What to produce » Below are some records. Return exactly the lines from the one with "Retour au menu principal" to the one with "Guide des tailles", and nothing else.

Material for the task »

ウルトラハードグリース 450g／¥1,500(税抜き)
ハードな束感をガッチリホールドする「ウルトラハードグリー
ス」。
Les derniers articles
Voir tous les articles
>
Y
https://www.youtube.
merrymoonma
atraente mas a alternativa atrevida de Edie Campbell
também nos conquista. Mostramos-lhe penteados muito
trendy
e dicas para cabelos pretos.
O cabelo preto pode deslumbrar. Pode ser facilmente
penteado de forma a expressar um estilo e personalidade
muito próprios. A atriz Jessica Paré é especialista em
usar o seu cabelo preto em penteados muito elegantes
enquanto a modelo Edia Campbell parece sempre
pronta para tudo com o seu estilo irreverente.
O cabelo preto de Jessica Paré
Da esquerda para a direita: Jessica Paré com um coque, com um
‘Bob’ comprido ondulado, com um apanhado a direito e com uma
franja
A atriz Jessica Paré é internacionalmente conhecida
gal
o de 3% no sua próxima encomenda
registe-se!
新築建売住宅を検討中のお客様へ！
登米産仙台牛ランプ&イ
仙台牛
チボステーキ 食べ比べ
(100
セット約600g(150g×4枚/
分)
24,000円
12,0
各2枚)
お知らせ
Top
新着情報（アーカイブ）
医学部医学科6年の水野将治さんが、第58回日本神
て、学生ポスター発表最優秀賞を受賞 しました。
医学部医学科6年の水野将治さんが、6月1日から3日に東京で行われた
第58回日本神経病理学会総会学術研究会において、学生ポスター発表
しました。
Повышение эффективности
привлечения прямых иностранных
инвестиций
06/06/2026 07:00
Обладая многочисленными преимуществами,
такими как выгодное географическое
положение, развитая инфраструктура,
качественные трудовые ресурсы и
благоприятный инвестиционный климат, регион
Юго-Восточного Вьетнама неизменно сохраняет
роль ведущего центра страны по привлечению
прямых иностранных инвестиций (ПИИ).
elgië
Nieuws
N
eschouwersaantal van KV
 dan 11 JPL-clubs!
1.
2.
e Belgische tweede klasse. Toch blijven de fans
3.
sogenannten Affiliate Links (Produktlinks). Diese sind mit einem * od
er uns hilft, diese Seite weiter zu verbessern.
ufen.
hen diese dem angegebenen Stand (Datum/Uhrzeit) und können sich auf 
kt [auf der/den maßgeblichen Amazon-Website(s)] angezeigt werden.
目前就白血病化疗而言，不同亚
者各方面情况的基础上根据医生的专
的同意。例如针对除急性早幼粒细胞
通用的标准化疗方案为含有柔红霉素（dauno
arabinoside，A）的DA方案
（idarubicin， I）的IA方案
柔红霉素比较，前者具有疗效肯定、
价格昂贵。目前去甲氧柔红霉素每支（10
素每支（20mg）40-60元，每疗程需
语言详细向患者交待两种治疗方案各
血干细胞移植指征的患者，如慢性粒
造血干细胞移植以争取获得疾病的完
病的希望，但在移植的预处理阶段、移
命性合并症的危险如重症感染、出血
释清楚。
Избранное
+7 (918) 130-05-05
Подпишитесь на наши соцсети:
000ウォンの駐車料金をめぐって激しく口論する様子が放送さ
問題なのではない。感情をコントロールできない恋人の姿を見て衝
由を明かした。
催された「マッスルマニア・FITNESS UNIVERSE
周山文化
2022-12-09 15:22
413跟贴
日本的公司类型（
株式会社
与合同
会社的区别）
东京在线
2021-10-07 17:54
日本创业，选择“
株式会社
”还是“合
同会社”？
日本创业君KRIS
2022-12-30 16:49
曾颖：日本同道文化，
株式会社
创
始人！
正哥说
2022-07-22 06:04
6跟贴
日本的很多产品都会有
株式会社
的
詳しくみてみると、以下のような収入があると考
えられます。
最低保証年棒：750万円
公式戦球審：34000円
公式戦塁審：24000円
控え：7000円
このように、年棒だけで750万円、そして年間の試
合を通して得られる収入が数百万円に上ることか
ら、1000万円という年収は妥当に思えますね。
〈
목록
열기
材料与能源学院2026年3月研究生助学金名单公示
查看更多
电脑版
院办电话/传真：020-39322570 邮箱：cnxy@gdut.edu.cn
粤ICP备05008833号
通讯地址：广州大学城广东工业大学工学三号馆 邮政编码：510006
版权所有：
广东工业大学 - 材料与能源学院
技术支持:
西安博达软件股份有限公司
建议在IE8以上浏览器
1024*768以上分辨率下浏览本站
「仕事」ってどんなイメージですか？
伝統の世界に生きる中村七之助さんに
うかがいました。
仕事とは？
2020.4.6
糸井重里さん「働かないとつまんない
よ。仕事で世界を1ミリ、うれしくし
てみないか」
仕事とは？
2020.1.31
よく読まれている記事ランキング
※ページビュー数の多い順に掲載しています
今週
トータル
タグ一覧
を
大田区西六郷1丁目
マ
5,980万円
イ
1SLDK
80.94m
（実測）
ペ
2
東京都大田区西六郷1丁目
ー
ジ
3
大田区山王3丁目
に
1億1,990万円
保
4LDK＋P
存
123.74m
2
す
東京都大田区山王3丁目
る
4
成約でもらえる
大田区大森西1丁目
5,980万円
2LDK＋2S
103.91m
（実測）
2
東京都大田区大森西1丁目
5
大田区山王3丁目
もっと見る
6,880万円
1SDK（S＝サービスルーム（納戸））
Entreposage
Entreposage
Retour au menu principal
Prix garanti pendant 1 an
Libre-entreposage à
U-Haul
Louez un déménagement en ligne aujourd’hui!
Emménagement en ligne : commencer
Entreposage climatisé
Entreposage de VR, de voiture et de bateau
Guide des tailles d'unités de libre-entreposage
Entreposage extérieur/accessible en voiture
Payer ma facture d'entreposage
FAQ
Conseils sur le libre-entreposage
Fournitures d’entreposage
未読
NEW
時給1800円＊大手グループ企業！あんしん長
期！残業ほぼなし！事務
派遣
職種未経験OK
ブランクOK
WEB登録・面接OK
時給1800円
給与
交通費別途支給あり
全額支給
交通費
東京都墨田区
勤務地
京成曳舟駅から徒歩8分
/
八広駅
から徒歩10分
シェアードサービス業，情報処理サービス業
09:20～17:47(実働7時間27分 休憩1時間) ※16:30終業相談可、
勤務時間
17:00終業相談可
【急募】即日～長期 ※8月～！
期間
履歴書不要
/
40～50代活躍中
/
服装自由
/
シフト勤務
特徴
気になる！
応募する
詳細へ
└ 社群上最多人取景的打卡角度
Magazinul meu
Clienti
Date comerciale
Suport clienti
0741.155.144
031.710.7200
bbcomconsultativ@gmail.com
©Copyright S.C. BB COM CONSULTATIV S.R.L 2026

Output for this exercise »
Retour au menu principal
Prix garanti pendant 1 an
Libre-entreposage à
U-Haul
Louez un déménagement en ligne aujourd’hui!
Emménagement en ligne : commencer
Entreposage climatisé
Entreposage de VR, de voiture et de bateau
Guide des tailles d'unités de libre-entreposage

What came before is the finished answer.